BEGIN RECORDS FOR THE TASK

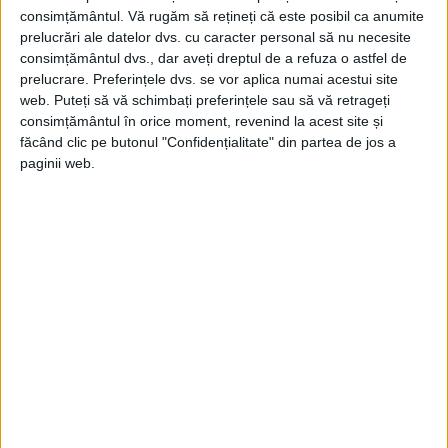
februarie 2003 momentul în care naveta...
consimțământul.
Vă rugăm să rețineți că este posibil ca anumite
prelucrări ale datelor dvs. cu caracter personal să nu necesite
consimțământul dvs., dar aveți dreptul de a refuza o astfel de
prelucrare. Preferințele dvs. se vor aplica numai acestui site
web. Puteți să vă schimbați preferințele sau să vă retrageți
consimțământul în orice moment, revenind la acest site și
făcând clic pe butonul "Confidențialitate" din partea de jos a
paginii web.
CALEIDOSCOP
Incidente aviatice în SUA și China. Cauzele accidentelor
sunt încă necunoscute
Un pilot de vânătoare a murit săptămâna trecută după ce
avionul său F/A-18E Super Hornet, aparținând Forțelor...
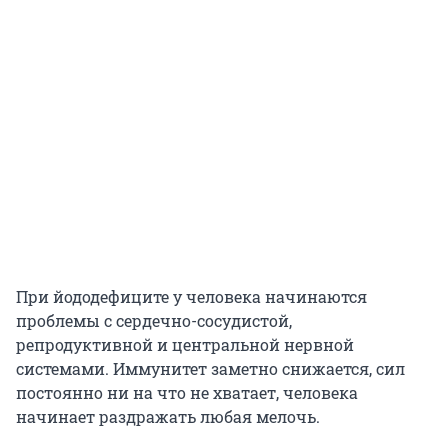
При йододефиците у человека начинаются
проблемы с сердечно-сосудистой,
репродуктивной и центральной нервной
системами. Иммунитет заметно снижается, сил
постоянно ни на что не хватает, человека
начинает раздражать любая мелочь.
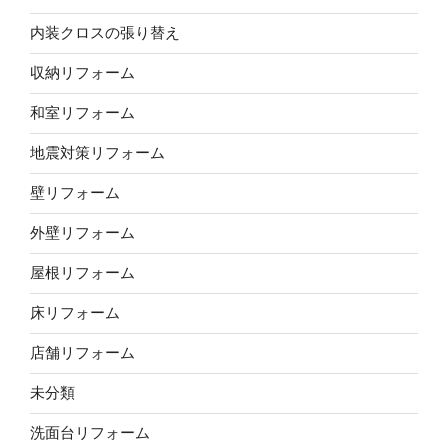
内装クロスの張り替え
収納リフォーム
和室リフォーム
地震対策リフォーム
壁リフォーム
外壁リフォーム
屋根リフォーム
床リフォーム
店舗リフォーム
未分類
洗面台リフォーム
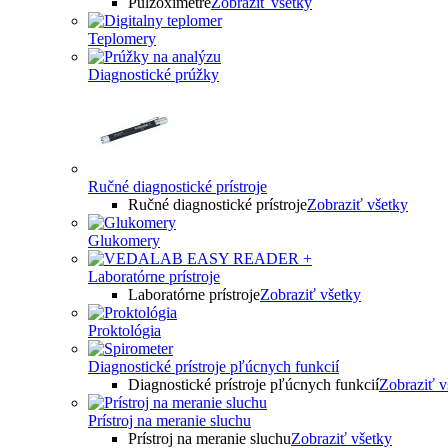
Pulzoximetre
Zobraziť všetky
Teplomery
Diagnostické prúžky
Ručné diagnostické prístroje
Ručné diagnostické prístroje
Zobraziť všetky
Glukomery
Laboratórne prístroje
Laboratórne prístroje
Zobraziť všetky
Proktológia
Diagnostické prístroje pľúcnych funkcií
Diagnostické prístroje pľúcnych funkcií
Zobraziť v
Prístroj na meranie sluchu
Prístroj na meranie sluchu
Zobraziť všetky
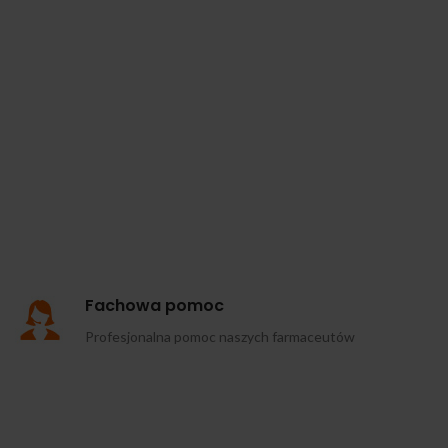
Fachowa pomoc
Profesjonalna pomoc naszych farmaceutów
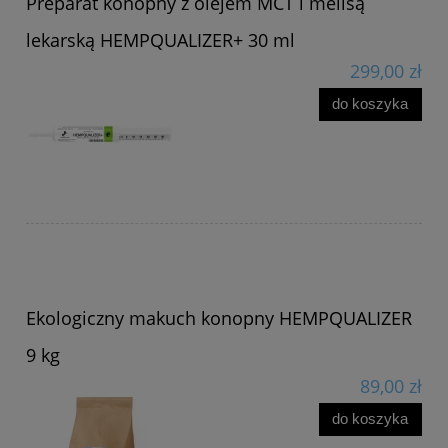
Preparat konopny z olejem MCT i melisą
lekarską HEMPQUALIZER+ 30 ml
299,00 zł
do koszyka
Ekologiczny makuch konopny HEMPQUALIZER
9 kg
89,00 zł
do koszyka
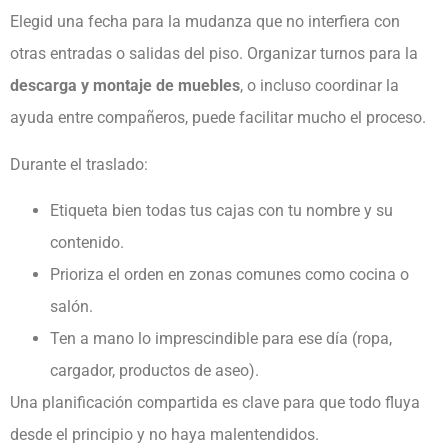
Elegid una fecha para la mudanza que no interfiera con
otras entradas o salidas del piso. Organizar turnos para la
descarga y montaje de muebles
, o incluso coordinar la
ayuda entre compañeros, puede facilitar mucho el proceso.
Durante el traslado:
Etiqueta bien todas tus cajas con tu nombre y su
contenido.
Prioriza el orden en zonas comunes como cocina o
salón.
Ten a mano lo imprescindible para ese día (ropa,
cargador, productos de aseo).
Una planificación compartida es clave para que todo fluya
desde el principio y no haya malentendidos.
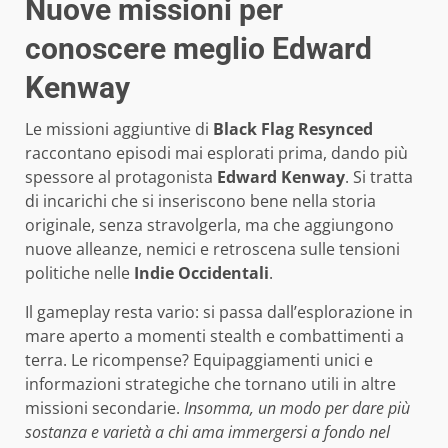
Nuove missioni per
conoscere meglio
Edward
Kenway
Le missioni aggiuntive di
Black Flag Resynced
raccontano episodi mai esplorati prima, dando più
spessore al protagonista
Edward Kenway
. Si tratta
di incarichi che si inseriscono bene nella storia
originale, senza stravolgerla, ma che aggiungono
nuove alleanze, nemici e retroscena sulle tensioni
politiche nelle
Indie Occidentali
.
Il gameplay resta vario: si passa dall’esplorazione in
mare aperto a momenti stealth e combattimenti a
terra. Le ricompense? Equipaggiamenti unici e
informazioni strategiche che tornano utili in altre
missioni secondarie.
Insomma, un modo per dare più
sostanza e varietà a chi ama immergersi a fondo nel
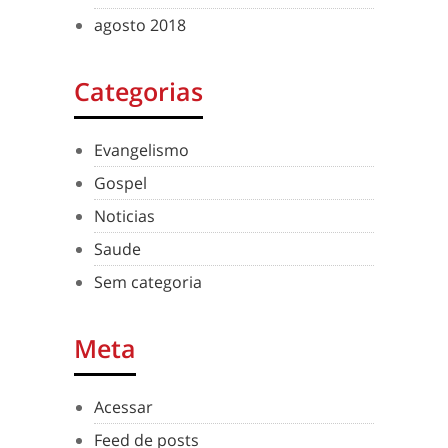
agosto 2018
Categorias
Evangelismo
Gospel
Noticias
Saude
Sem categoria
Meta
Acessar
Feed de posts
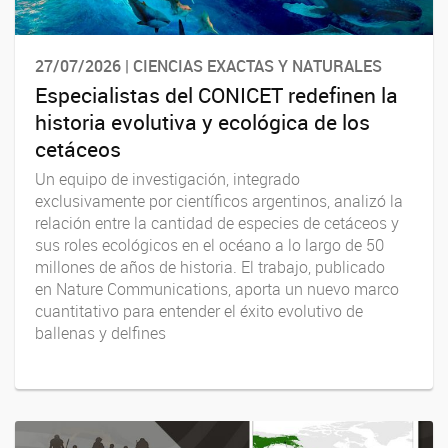
27/07/2026 | CIENCIAS EXACTAS Y NATURALES
Especialistas del CONICET redefinen la
historia evolutiva y ecológica de los
cetáceos
Un equipo de investigación, integrado
exclusivamente por científicos argentinos, analizó la
relación entre la cantidad de especies de cetáceos y
sus roles ecológicos en el océano a lo largo de 50
millones de años de historia. El trabajo, publicado
en Nature Communications, aporta un nuevo marco
cuantitativo para entender el éxito evolutivo de
ballenas y delfines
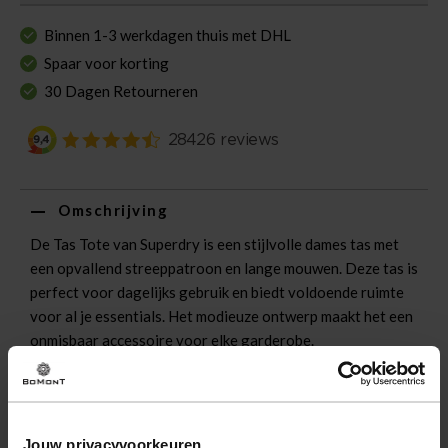
Binnen 1-3 werkdagen thuis met DHL
Spaar voor korting
30 Dagen Retourneren
Omschrijving
De Tas Tote van Superdry is een stijlvolle dames tas met
een opvallend streeppatroon en lange mouwen. Deze tas is
perfect voor dagelijks gebruik en biedt voldoende ruimte
voor al je essentials. Het modieuze ontwerp maakt het een
onmisbaar accessoire voor elke garderobe.
Eigenschappen
Artikelnummer
244961-OW
Jouw privacyvoorkeuren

END RECORDS FOR THE TASK

▶ TASK TO COMPLETE:
In the answer, include exactly the lines from the top of the entries through the line containing "постоянно ни на что не хватает, человека", and nothing else, not even the pictures.

▶ OUTPUT FOR THIS EXERCISE:
februarie 2003 momentul în care naveta...
consimțământul.
Vă rugăm să rețineți că este posibil ca anumite
prelucrări ale datelor dvs. cu caracter personal să nu necesite
consimțământul dvs., dar aveți dreptul de a refuza o astfel de
prelucrare. Preferințele dvs. se vor aplica numai acestui site
web. Puteți să vă schimbați preferințele sau să vă retrageți
consimțământul în orice moment, revenind la acest site și
făcând clic pe butonul "Confidențialitate" din partea de jos a
paginii web.
CALEIDOSCOP
Incidente aviatice în SUA și China. Cauzele accidentelor
sunt încă necunoscute
Un pilot de vânătoare a murit săptămâna trecută după ce
avionul său F/A-18E Super Hornet, aparținând Forțelor...
При йододефиците у человека начинаются
проблемы с сердечно-сосудистой,
репродуктивной и центральной нервной
системами. Иммунитет заметно снижается, сил
постоянно ни на что не хватает, человека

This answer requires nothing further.